Zoe begins her journey in a safe place. A lush forest, full of sights and sounds and smells that calm her. Then she finds herself emerging into rocky terrain, more barren. In the distance is a stone tower. She feels drawn to it, knowing her inner child is in there.
As she enters through the door, creaky and stubborn to open, she’s greeted by a musty smell, as if the tower has been locked and undisturbed for a long time. She sees a stone staircase across the dusty flagstones and knows that’s where she must go. As she climbs higher, Zoe hears muffled noises. There’s banging and clattering. And something that sounds like rhythmic rocking. She dreads what she’s going to see. Part of her wants to run away, but she keeps putting one foot in front of another.
And suddenly, here is the door. Behind it is her inner child. The child she’s come to comfort and soothe. The child waiting to be seen and heard and finally healed. Zoe grasps the handle and turns it. Then lets the door swing open of its own accord, hardly daring to look.
What greets her is so different to what she had imagined it makes her gasp.
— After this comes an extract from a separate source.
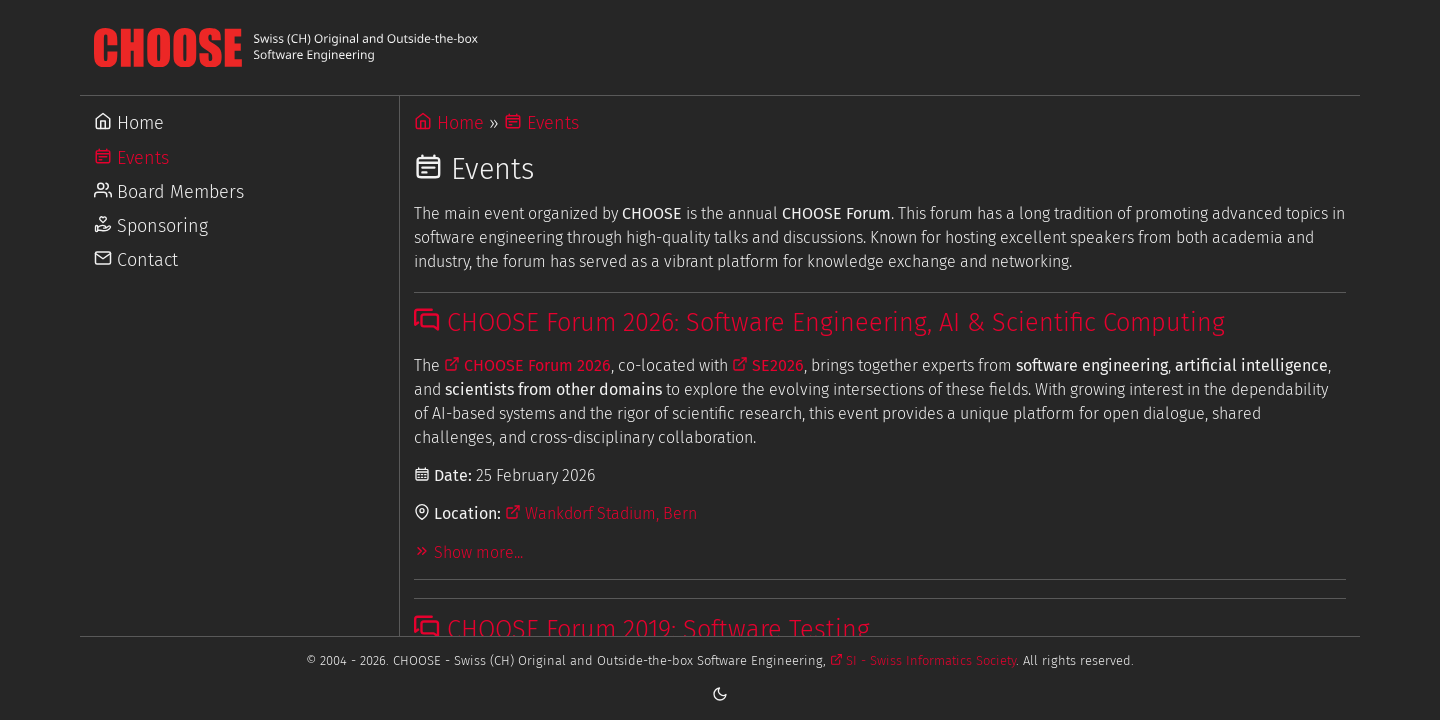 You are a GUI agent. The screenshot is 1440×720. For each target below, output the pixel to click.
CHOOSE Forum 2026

In front of her is a little purple dragon. The banging and clattering she had heard is coming from the joyful, excited way this creature is jumping and bounding around the room. And the rocking is not, as she had imagined, a distraught child sitting rocking to and fro for comfort. Rather, it’s the sound of the dragon enjoying riding on a huge wooden rocking horse in the centre of the room.
Before she knows what’s happening, the little dragon has grabbed her hands and is twirling her round and round until she’s laughing out loud. Then, just as suddenly, it swings her up onto its back, and they fly out of the window together, never looking back.
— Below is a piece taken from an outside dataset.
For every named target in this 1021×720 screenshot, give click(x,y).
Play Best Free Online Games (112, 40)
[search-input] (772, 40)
That experience – and so many other similar ones since, invited me to redefine our inner child and the process of healing. I would suggest that:
• There is always a part of us that remembers who we really are – our inner child. Our inner child is at all times in touch with our higher self, our pure essence. It remains the guardian of essential qualities we need to re-integrate when we’re ready. Its nature is like the purple dragon.
• The part that needs healing is the adult who has remained traumatised: the part of the soul that fully experiences our human journey.
• Healing therefore involves the recovery of the vital energy we have lost – our inner child – because without that aspect of ourselves we are incomplete, and lack some of our vital energy.
What can we take from this that’s useful in our own healing? How about these thoughts?
1. Remember that who we feel or believe ourselves to be is far less than we truly are.
2. Remember that our true nature is not traumatised or lacking; part of us is simply waiting to be welcomed back.
3. Our task is to give ourselves every opportunity to get back in touch with our Soul Signature.
4. We can do this most effectively by coming to know – and call upon – our inner child.
Asking ourselves these questions as a starting point can help:
If I was born free and intact, what experiences led me to become separated from my inner child?
How has this depleted me?
What qualities might my inner child have kept safe for me until I’m ready to invite them back?
There will be times when my inner child is calling me – moments of creativity, fun, courage, strength, joy – am I noticing?
How can I use this knowledge and embrace those qualities in my life now?
What image of my inner child will help me do that?
A wise shaman once said to someone seeking to heal, ‘When did you last laugh, or dance, or sing, or tell stories, or walk in nature?’
I would add, ‘When did you last go in search of your inner child in order to discover all that they want to give back to you? Let yourself remember, and heal.’